[PYTHON] [Data analysis] Should I buy the Harumi flag?

0. wrap up

"Harumi Flag" is a large-scale condominium in the city center that can be found on the site of the Olympic Village. A 20-minute walk from the nearest station, this property has few precedents in terms of location. I was wondering if the pricing was reasonable, so I did a multiple regression analysis in Python. From the conclusion, it was decided that "the base price setting is reasonable compared to similar properties". Therefore, it can be said that it is basically a property that does not lose. However, the price premium of the building with a good view is high. If you like the view and are satisfied with the price, you can say that it is a good property.

1. 1. On the front mouth

The Olympic Games will finally be held in Tokyo this year. I am looking forward to the success of the players, including badminton :. There are various topics related to the Olympics. Personally, I'm interested in the Harumi flag on the site of the Olympic Village. I am very interested in it because it is a big project in the city center. However, it is about a 20-minute walk from the nearest Kachidoki station. In the suburbs, anyway, what is the price setting for large-scale development that is a 20-minute walk from the city center? I don't know, so I decided to analyze the data.

2. Data analysis flow

The data analysis was performed according to the following flow. (After analysis, verification was also performed.) (1) Data collection (scraping) (2) Data preprocessing (3) Data analysis

3. 3. Data collection

The data collection was scraped on Mr. Sumo's site. Thank you, SUMO! I really wanted to use the price of a new condominium, but I used the price of a pre-owned condominium because there are many undecided prices and there is little data available. At first, we also targeted Minato Ward and Shinagawa Ward facing Tokyo Bay. However, condominiums such as Azabu and Osaki have also been targeted, and properties with different target images have been included. So, in the end, I targeted only Koto Ward. Although the Harumi flag is less than the 20th floor, I chose properties with more than 20 floors because I had the image of a high-rise condominium, and properties with more than 100 units in total because I wanted to target large-scale development. The floor plan ranges from 2LDK to 4LDK (LDK includes K and DK). As a result of the conditional search, the target data was 438 in total. It is better to have more, but I collected this number of data. There are many helpful articles on scraping. List famous articles for reference.

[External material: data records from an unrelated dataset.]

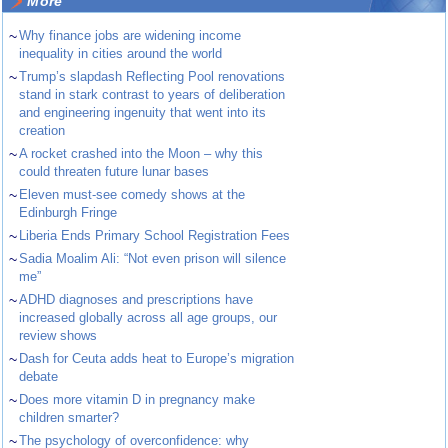
More
~
Why finance jobs are widening income
inequality in cities around the world
~
Trump’s slapdash Reflecting Pool renovations
stand in stark contrast to years of deliberation
and engineering ingenuity that went into its
creation
~
A rocket crashed into the Moon – why this
could threaten future lunar bases
~
Eleven must-see comedy shows at the
Edinburgh Fringe
~
Liberia Ends Primary School Registration Fees
~
Sadia Moalim Ali: “Not even prison will silence
me”
~
ADHD diagnoses and prescriptions have
increased globally across all age groups, our
review shows
~
Dash for Ceuta adds heat to Europe’s migration
debate
~
Does more vitamin D in pregnancy make
children smarter?
~
The psychology of overconfidence: why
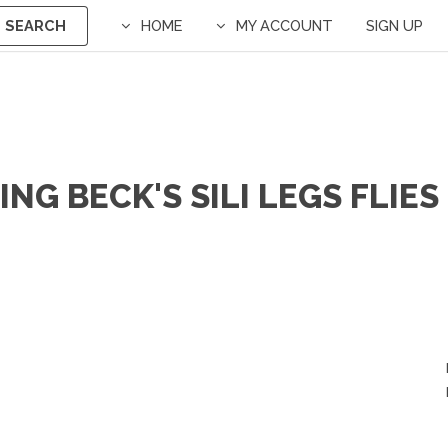
SEARCH
HOME
MY ACCOUNT
SIGN UP
NG BECK'S SILI LEGS FLIES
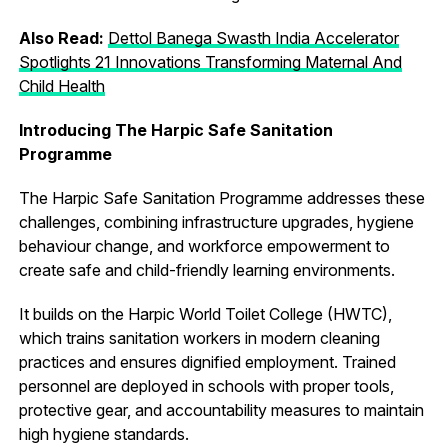
Also Read:
Dettol Banega Swasth India Accelerator
Spotlights 21 Innovations Transforming Maternal And
Child Health
Introducing The Harpic Safe Sanitation
Programme
The Harpic Safe Sanitation Programme addresses these
challenges, combining infrastructure upgrades, hygiene
behaviour change, and workforce empowerment to
create safe and child-friendly learning environments.
It builds on the Harpic World Toilet College (HWTC),
which trains sanitation workers in modern cleaning
practices and ensures dignified employment. Trained
personnel are deployed in schools with proper tools,
protective gear, and accountability measures to maintain
high hygiene standards.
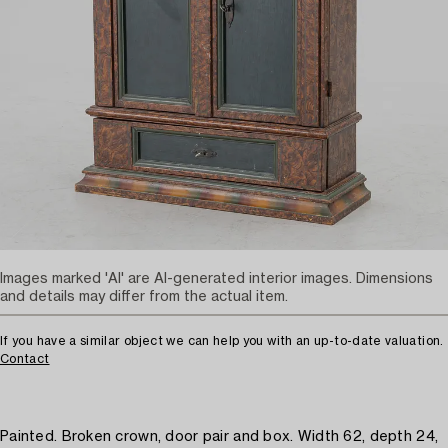
Images marked 'AI' are AI-generated interior images. Dimensions
and details may differ from the actual item.
If you have a similar object we can help you with an up-to-date valuation.
Contact
Painted. Broken crown, door pair and box. Width 62, depth 24,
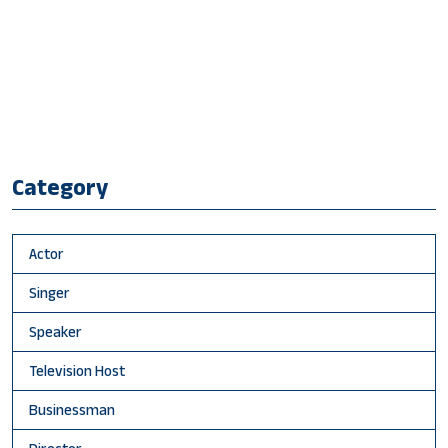
Category
Actor
Singer
Speaker
Television Host
Businessman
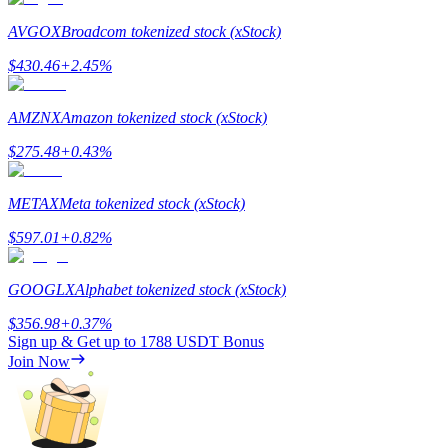
AVGOX
Broadcom tokenized stock (xStock)
$
430.46
+
2.45
%
Referral
AMZNX
Amazon tokenized stock (xStock)
Invite a friend to receive cash rewards
$
275.48
+
0.43
%
Precious Metals Trading Carnival
METAX
Meta tokenized stock (xStock)
$
597.01
+
0.82
%
GOOGLX
Alphabet tokenized stock (xStock)
$
356.98
+
0.37
%
Sign up & Get up to
1788 USDT
Bonus
Join Now
Precious Metals Trading Carnival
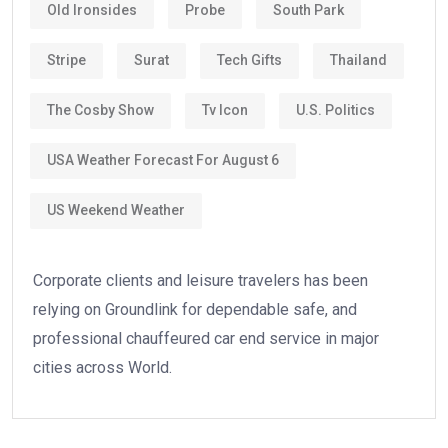
Old Ironsides
Probe
South Park
Stripe
Surat
Tech Gifts
Thailand
The Cosby Show
Tv Icon
U.S. Politics
USA Weather Forecast For August 6
US Weekend Weather
Corporate clients and leisure travelers has been
relying on Groundlink for dependable safe, and
professional chauffeured car end service in major
cities across World.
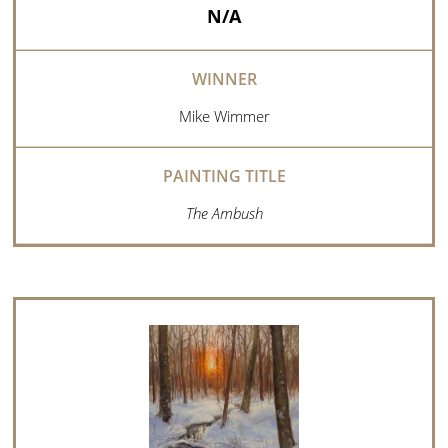
N/A
Mike Wimmer
The Ambush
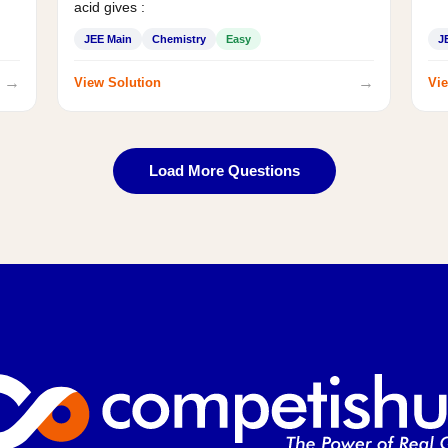
acid gives :
JEE Main
Chemistry
Easy
J
→
→
View Solution
Vie
Load More Questions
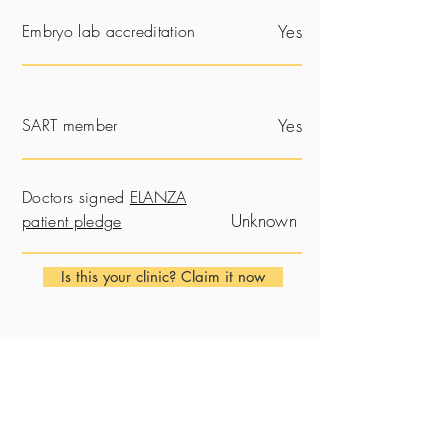
Embryo lab accreditation
Yes
SART member
Yes
Doctors signed
ELANZA
Unknown
patient pledge
Is this your clinic? Claim it now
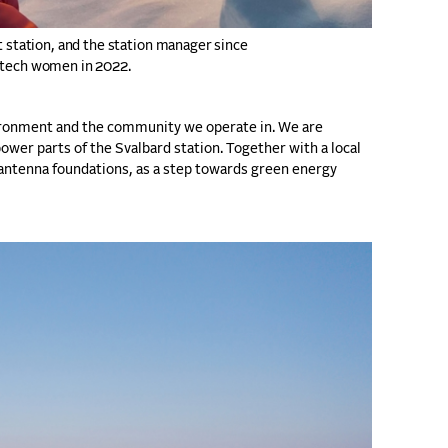
t station, and the station manager since
p tech women in 2022.
vironment and the community we operate in. We are
ower parts of the Svalbard station. Together with a local
 antenna foundations, as a step towards green energy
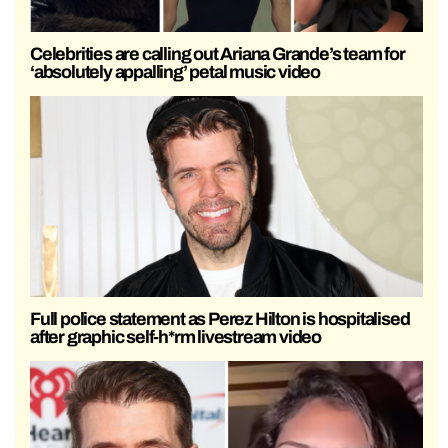
Celebrities are calling out Ariana Grande’s team for
‘absolutely appalling’ petal music video
Full police statement as Perez Hilton is hospitalised
after graphic self-h*rm livestream video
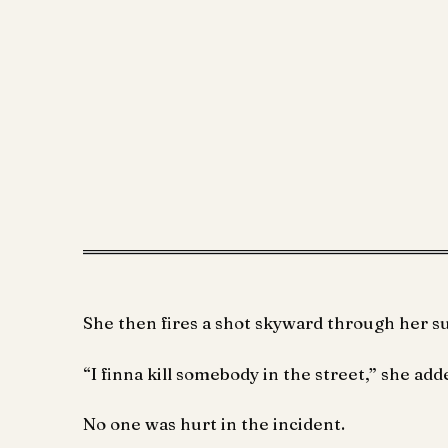
She then fires a shot skyward through her s
“I finna kill somebody in the street,” she adde
No one was hurt in the incident.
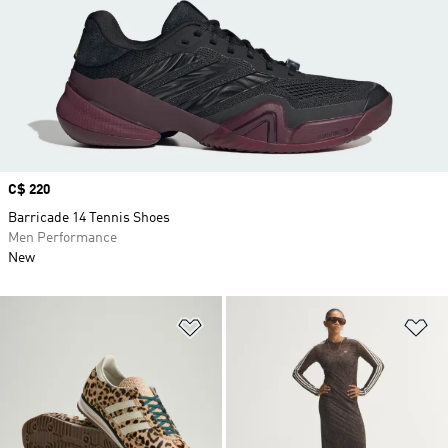
Price
C$ 220
Barricade 14 Tennis Shoes
Men Performance
New
Add to Wishlist
Ad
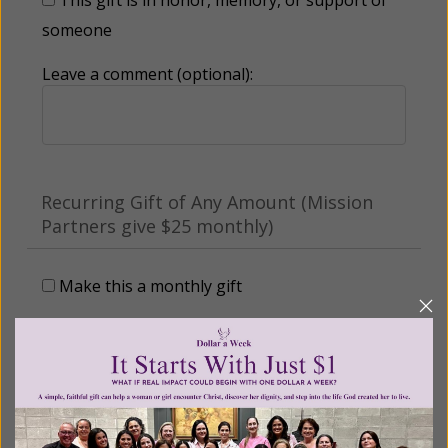
someone
Leave a comment (optional):
Recurring Gift of Any Amount (Mission
Partners give $25 monthly)
Make this a monthly gift
Billing Address
Name:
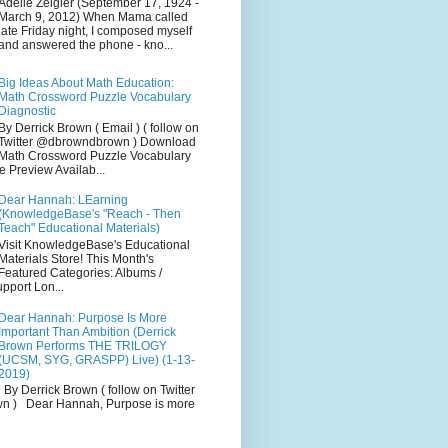
Adelle Zeigler (September 17, 1924 -
March 9, 2012) When Mama called
late Friday night, I composed myself
and answered the phone - kno...
Big Ideas About Math Education:
Math Crossword Puzzle Vocabulary
Diagnostic
By Derrick Brown ( Email ) ( follow on
Twitter @dbrowndbrown ) Download
Math Crossword Puzzle Vocabulary
e Preview Availab...
Dear Hannah: LEarning
(KnowledgeBase's "Reach - Then
Teach" Educational Materials)
Visit KnowledgeBase's Educational
Materials Store! This Month's
Featured Categories: Albums /
pport Lon...
Dear Hannah: Purpose Is More
Important Than Ambition (Derrick
Brown Performs THE TRILOGY
(UCSM, SYG, GRASPP) Live) (1-13-
2019)
By Derrick Brown ( follow on Twitter
 ) Dear Hannah, Purpose is more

[I used machine learning to find a bargain rental property in the 23 wards of Tokyo] (http://www.analyze-world.com/entry/2017/11/09/061023)

The site is updated quite often. Sumo's data was stored in the dottable dottable--cassette class, so you can do as follows.

result = requests.get(url)   
c = result.content
soup = BeautifulSoup(c, "html.parser")
summary = soup.find("div",{'id':'js-bukkenList'})
cassetteitems = summary.find_all("div",{'class':'dottable dottable--cassette'})

4. Data preprocessing

This time, the area, the distance from the station (how many minutes it takes on foot), and the age of the building were used as explanatory variables. When the floor plan was adopted as the explanatory variable, it was excluded because it seems that area and multicollinearity (multicollinearity: if similar explanatory variables are used, a strong correlation will occur between the explanatory variables, so the analysis will not work). The objective variable is, of course, the price (10,000 yen).

Data preprocessing is a series of work related to data analysis, and is said to be the simplest but most important. But to be clear, it's not interesting. Sumo's article has few missing values, so it's easy to handle, but the age was processed and converted to months. Originally, it may be better to normalize the data (process the mean to 0 and the standard deviation to 1). However, for example, I wanted to see what kind of effect the price had when I was one minute away from the station, so I decided not to normalize this time. There is an easy-to-understand article on data preprocessing, so please refer to it.

[Real estate data analysis example [python data preprocessing]] (https://sinyblog.com/python/real_estate_analysis_002/)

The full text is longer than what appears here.